BEGIN MATERIAL TO PROCESS

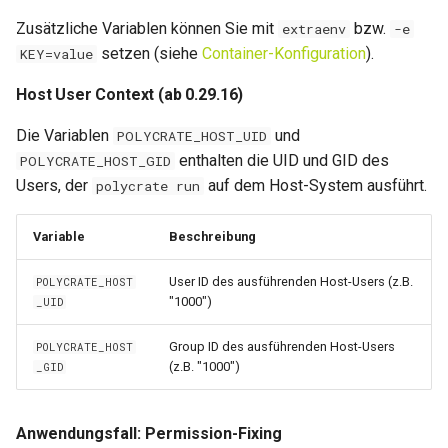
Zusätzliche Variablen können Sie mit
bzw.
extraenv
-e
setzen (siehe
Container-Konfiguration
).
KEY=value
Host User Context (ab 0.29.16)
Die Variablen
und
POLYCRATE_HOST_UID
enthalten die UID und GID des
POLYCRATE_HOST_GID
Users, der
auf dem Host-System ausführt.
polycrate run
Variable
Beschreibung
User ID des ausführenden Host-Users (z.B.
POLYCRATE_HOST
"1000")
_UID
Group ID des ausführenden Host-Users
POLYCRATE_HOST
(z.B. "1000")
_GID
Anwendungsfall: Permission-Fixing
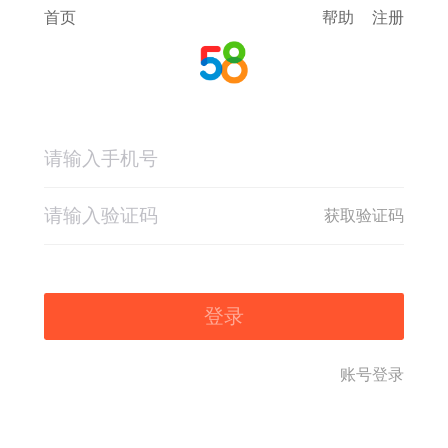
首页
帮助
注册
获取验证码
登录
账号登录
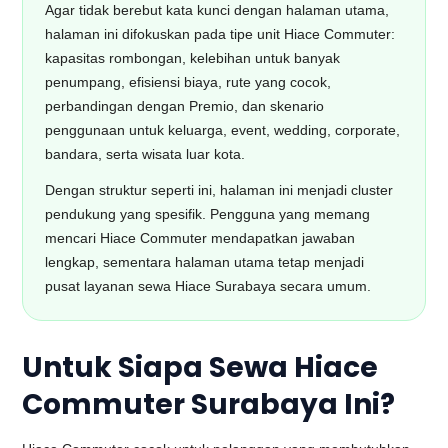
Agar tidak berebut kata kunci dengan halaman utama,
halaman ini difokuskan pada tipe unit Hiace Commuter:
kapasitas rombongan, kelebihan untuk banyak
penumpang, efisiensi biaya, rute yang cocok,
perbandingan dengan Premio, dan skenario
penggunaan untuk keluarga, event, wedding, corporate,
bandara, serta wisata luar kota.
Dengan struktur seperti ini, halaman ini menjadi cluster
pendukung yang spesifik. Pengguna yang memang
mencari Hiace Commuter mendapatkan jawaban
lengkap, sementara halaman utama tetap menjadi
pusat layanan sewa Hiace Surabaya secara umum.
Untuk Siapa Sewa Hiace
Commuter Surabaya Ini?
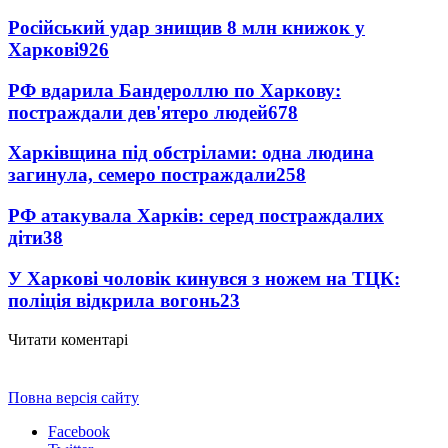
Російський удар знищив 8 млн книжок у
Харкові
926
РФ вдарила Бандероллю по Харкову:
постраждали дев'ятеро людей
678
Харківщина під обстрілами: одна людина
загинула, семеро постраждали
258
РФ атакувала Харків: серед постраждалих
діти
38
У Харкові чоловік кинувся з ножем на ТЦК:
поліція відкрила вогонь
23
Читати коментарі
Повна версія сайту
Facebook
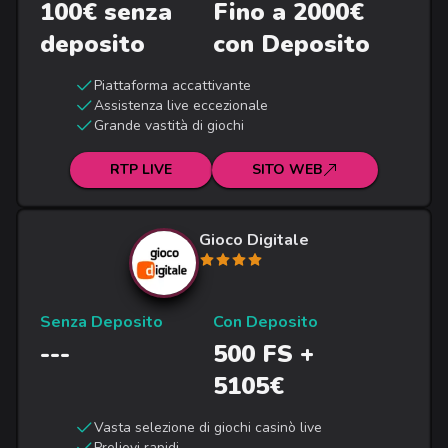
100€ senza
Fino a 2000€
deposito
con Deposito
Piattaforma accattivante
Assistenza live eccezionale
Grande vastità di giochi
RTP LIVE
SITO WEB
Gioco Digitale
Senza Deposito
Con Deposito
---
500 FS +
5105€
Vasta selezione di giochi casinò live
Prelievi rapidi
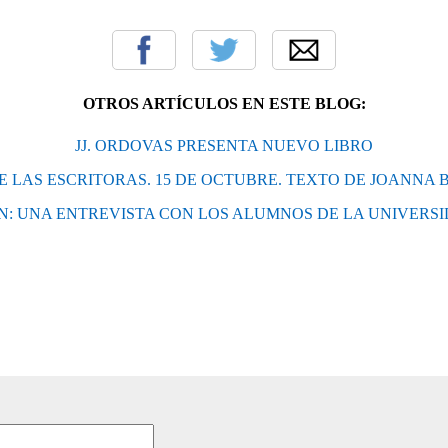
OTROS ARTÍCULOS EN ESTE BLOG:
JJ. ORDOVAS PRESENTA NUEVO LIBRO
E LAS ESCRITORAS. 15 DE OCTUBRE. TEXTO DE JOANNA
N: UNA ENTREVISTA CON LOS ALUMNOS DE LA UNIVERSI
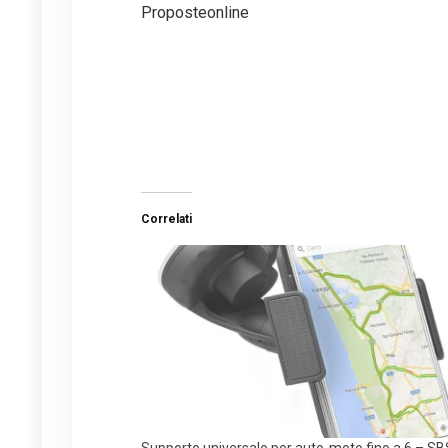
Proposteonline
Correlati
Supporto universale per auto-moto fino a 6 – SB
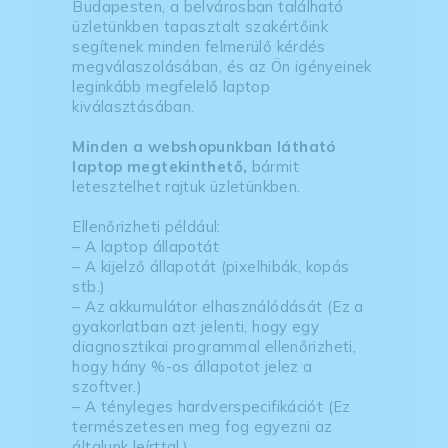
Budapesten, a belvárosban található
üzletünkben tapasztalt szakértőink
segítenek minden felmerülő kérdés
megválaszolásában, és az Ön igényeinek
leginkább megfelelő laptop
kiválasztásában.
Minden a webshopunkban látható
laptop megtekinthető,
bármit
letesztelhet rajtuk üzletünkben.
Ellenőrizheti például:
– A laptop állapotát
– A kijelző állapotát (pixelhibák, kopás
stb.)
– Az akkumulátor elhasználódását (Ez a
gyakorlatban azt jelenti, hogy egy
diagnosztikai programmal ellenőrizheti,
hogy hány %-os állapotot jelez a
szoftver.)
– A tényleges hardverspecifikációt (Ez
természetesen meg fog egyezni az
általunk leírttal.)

END MATERIAL TO PROCESS

EXERCISE INSTRUCTIONS
Exact copies of the entries above are needed, without their pictures.

TASK RESULT
Zusätzliche Variablen können Sie mit
bzw.
extraenv
-e
setzen (siehe
Container-Konfiguration
).
KEY=value
Host User Context (ab 0.29.16)
Die Variablen
und
POLYCRATE_HOST_UID
enthalten die UID und GID des
POLYCRATE_HOST_GID
Users, der
auf dem Host-System ausführt.
polycrate run
Variable
Beschreibung
User ID des ausführenden Host-Users (z.B.
POLYCRATE_HOST
"1000")
_UID
Group ID des ausführenden Host-Users
POLYCRATE_HOST
(z.B. "1000")
_GID
Anwendungsfall: Permission-Fixing
首页
帮助
注册
获取验证码
登录
账号登录
Agar tidak berebut kata kunci dengan halaman utama,
halaman ini difokuskan pada tipe unit Hiace Commuter:
kapasitas rombongan, kelebihan untuk banyak
penumpang, efisiensi biaya, rute yang cocok,
perbandingan dengan Premio, dan skenario
penggunaan untuk keluarga, event, wedding, corporate,
bandara, serta wisata luar kota.
Dengan struktur seperti ini, halaman ini menjadi cluster
pendukung yang spesifik. Pengguna yang memang
mencari Hiace Commuter mendapatkan jawaban
lengkap, sementara halaman utama tetap menjadi
pusat layanan sewa Hiace Surabaya secara umum.
Untuk Siapa Sewa Hiace
Commuter Surabaya Ini?
Російський удар знищив 8 млн книжок у
Харкові
926
РФ вдарила Бандероллю по Харкову:
постраждали дев'ятеро людей
678
Харківщина під обстрілами: одна людина
загинула, семеро постраждали
258
РФ атакувала Харків: серед постраждалих
діти
38
У Харкові чоловік кинувся з ножем на ТЦК:
поліція відкрила вогонь
23
Читати коментарі
Повна версія сайту
Facebook
100€ senza
Fino a 2000€
deposito
con Deposito
Piattaforma accattivante
Assistenza live eccezionale
Grande vastità di giochi
RTP LIVE
SITO WEB
Gioco Digitale
Senza Deposito
Con Deposito
---
500 FS +
5105€
Vasta selezione di giochi casinò live
Prelievi rapidi
OTROS ARTÍCULOS EN ESTE BLOG:
JJ. ORDOVAS PRESENTA NUEVO LIBRO
E LAS ESCRITORAS. 15 DE OCTUBRE. TEXTO DE JOANNA
N: UNA ENTREVISTA CON LOS ALUMNOS DE LA UNIVERSI
Proposteonline
Correlati
Supporto universale per auto-moto fino a 6 – SB
Budapesten, a belvárosban található
üzletünkben tapasztalt szakértőink
segítenek minden felmerülő kérdés
megválaszolásában, és az Ön igényeinek
leginkább megfelelő laptop
kiválasztásában.
Minden a webshopunkban látható
laptop megtekinthető,
bármit
letesztelhet rajtuk üzletünkben.
Ellenőrizheti például:
– A laptop állapotát
– A kijelző állapotát (pixelhibák, kopás
stb.)
– Az akkumulátor elhasználódását (Ez a
gyakorlatban azt jelenti, hogy egy
diagnosztikai programmal ellenőrizheti,
hogy hány %-os állapotot jelez a
szoftver.)
– A tényleges hardverspecifikációt (Ez
természetesen meg fog egyezni az
általunk leírttal.)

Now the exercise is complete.